The chip delivers 30 PetaFLOPS of NVFP4 compute performance on a monolithic die with 128 GB of GDDR7 memory.
The device is designed to process disaggregated inference – the two distinct phases of inference consisting of the context phase and the generation phase.
The context phase is compute-bound, requiring high-throughput processing to ingest and analyse large volumes of input data to produce the first token output result.
The generation phase is memory bandwidth-bound, relying on fast memory transfers and high-speed interconnects, such as NVLink, to sustain token-by-token output performance.
Disaggregated inference enables these phases to be processed independently, enabling targeted optimisation of compute and memory resources.

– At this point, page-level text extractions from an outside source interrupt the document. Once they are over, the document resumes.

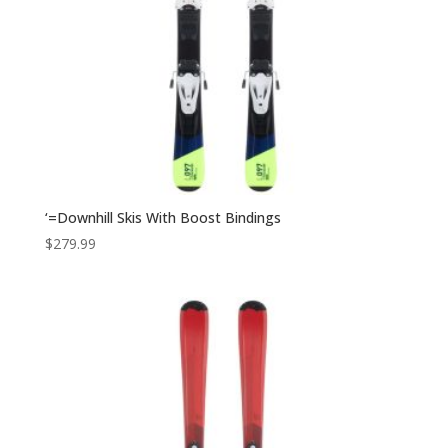
‘=Downhill Skis With Boost Bindings
$
279.99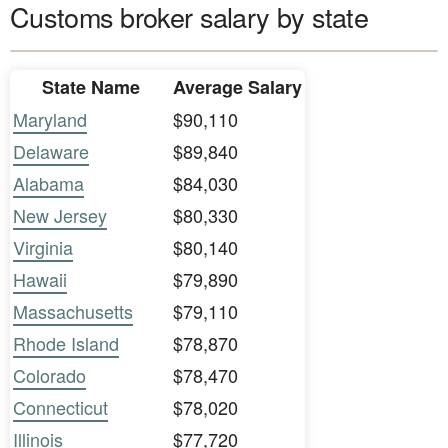
Customs broker salary by state
State Name
Average Salary
Maryland
$90,110
Delaware
$89,840
Alabama
$84,030
New Jersey
$80,330
Virginia
$80,140
Hawaii
$79,890
Massachusetts
$79,110
Rhode Island
$78,870
Colorado
$78,470
Connecticut
$78,020
Illinois
$77,720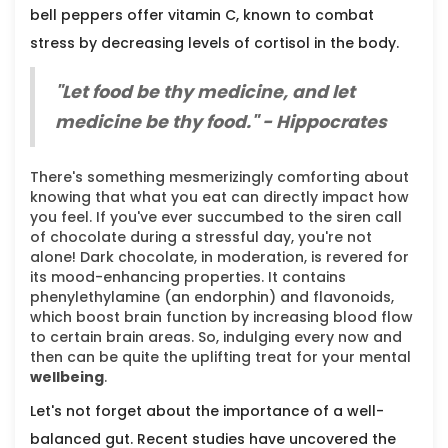
bell peppers offer vitamin C, known to combat
stress by decreasing levels of cortisol in the body.
"Let food be thy medicine, and let
medicine be thy food." - Hippocrates
There's something mesmerizingly comforting about
knowing that what you eat can directly impact how
you feel. If you've ever succumbed to the siren call
of chocolate during a stressful day, you're not
alone! Dark chocolate, in moderation, is revered for
its mood-enhancing properties. It contains
phenylethylamine (an endorphin) and flavonoids,
which boost brain function by increasing blood flow
to certain brain areas. So, indulging every now and
then can be quite the uplifting treat for your mental
wellbeing
.
Let's not forget about the importance of a well-
balanced gut. Recent studies have uncovered the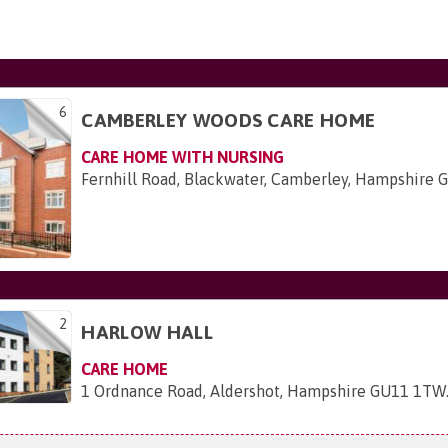
6
CAMBERLEY WOODS CARE HOME
CARE HOME WITH NURSING
Fernhill Road, Blackwater, Camberley, Hampshire
2
HARLOW HALL
CARE HOME
1 Ordnance Road, Aldershot, Hampshire GU11 1TW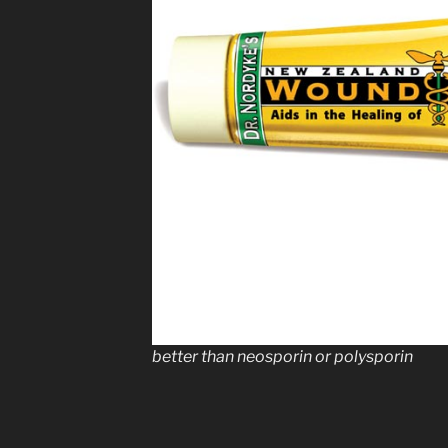
better than neosporin or polysporin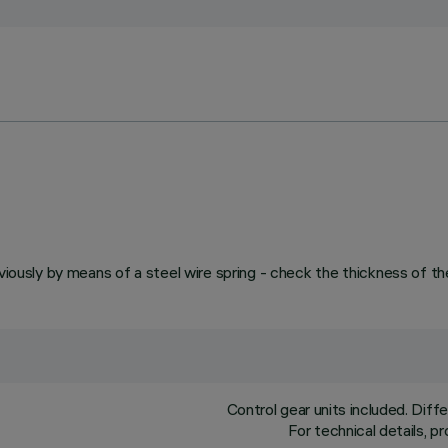
viously by means of a steel wire spring - check the thickness of th
Control gear units included. Dif
For technical details, 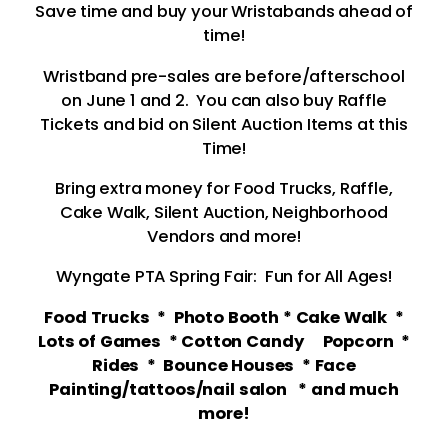
Save time and buy your Wristabands ahead of
time!
Wristband pre-sales are before/afterschool
on June 1 and 2. You can also buy Raffle
Tickets and bid on Silent Auction Items at this
Time!
Bring extra money for Food Trucks, Raffle,
Cake Walk, Silent Auction, Neighborhood
Vendors and more!
Wyngate PTA Spring Fair: Fun for All Ages!
Food Trucks * Photo Booth * Cake Walk *
Lots of Games * Cotton Candy Popcorn *
Rides * Bounce Houses * Face
Painting/tattoos/nail salon * and much
more!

This architectural shift improves throughput, reduces latency, and enhances overall resource utilisation.
The Rubin CPX integrates with NVIDIA Vera CPUs and Rubin GPUs in the NVIDIA Vera Rubin NVL144 CPX platform.

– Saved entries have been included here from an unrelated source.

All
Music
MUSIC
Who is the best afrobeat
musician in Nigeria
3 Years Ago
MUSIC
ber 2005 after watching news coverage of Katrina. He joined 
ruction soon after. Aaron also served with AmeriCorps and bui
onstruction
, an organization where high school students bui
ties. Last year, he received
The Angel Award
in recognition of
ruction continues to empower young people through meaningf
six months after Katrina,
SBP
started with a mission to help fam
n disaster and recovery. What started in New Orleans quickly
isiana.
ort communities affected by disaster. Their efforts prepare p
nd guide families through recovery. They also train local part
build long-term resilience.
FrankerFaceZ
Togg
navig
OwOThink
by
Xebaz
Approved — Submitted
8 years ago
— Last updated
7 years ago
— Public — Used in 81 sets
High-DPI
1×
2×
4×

This NVIDIA MGX system delivers 8 exaflops of AI compute to provide 7.5x more AI performance than NVIDIA GB300 NVL72 systems, as well as 100TB of fast memory and 1.7 petabytes per second of memory bandwidth in a single rack.

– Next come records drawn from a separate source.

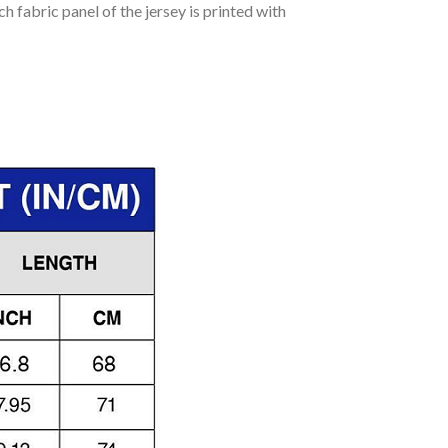
h fabric panel of the jersey is printed with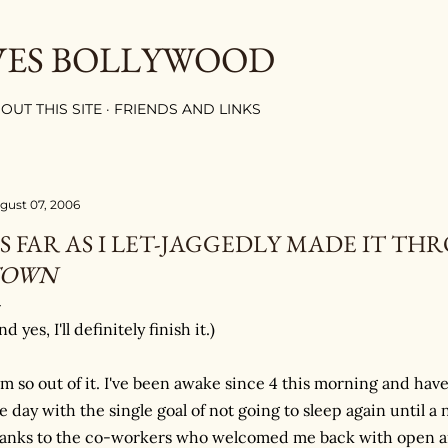
Skip to main content
VES BOLLYWOOD
OUT THIS SITE
FRIENDS AND LINKS
gust 07, 2006
S FAR AS I LET-JAGGEDLY MADE IT T
TOWN
nd yes, I'll definitely finish it.)
am so out of it. I've been awake since 4 this morning and 
e day with the single goal of not going to sleep again until
anks to the co-workers who welcomed me back with open ar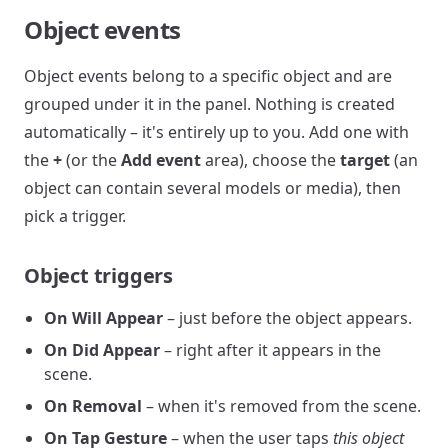
Object events
Object events belong to a specific object and are
grouped under it in the panel. Nothing is created
automatically – it's entirely up to you. Add one with
the
+
(or the
Add event
area), choose the
target
(an
object can contain several models or media), then
pick a trigger.
Object triggers
On Will Appear
– just before the object appears.
On Did Appear
– right after it appears in the
scene.
On Removal
– when it's removed from the scene.
On Tap Gesture
– when the user taps
this object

A dedicated Rubin CPX compute tray will also be offered for customers looking to reuse existing Vera Rubin 144 systems.
“The Vera Rubin platform will mark another leap in the frontier of AI computing — introducing both the next-generation Rubin GPU and a new category of processors called CPX,” says Jensen Huang, founder and CEO of NVIDIA, “just as RTX revolutionised graphics and physical AI, Rubin CPX is the first CUDA GPU purpose-built for massive-context AI, where models reason across millions of tokens of knowledge at once.”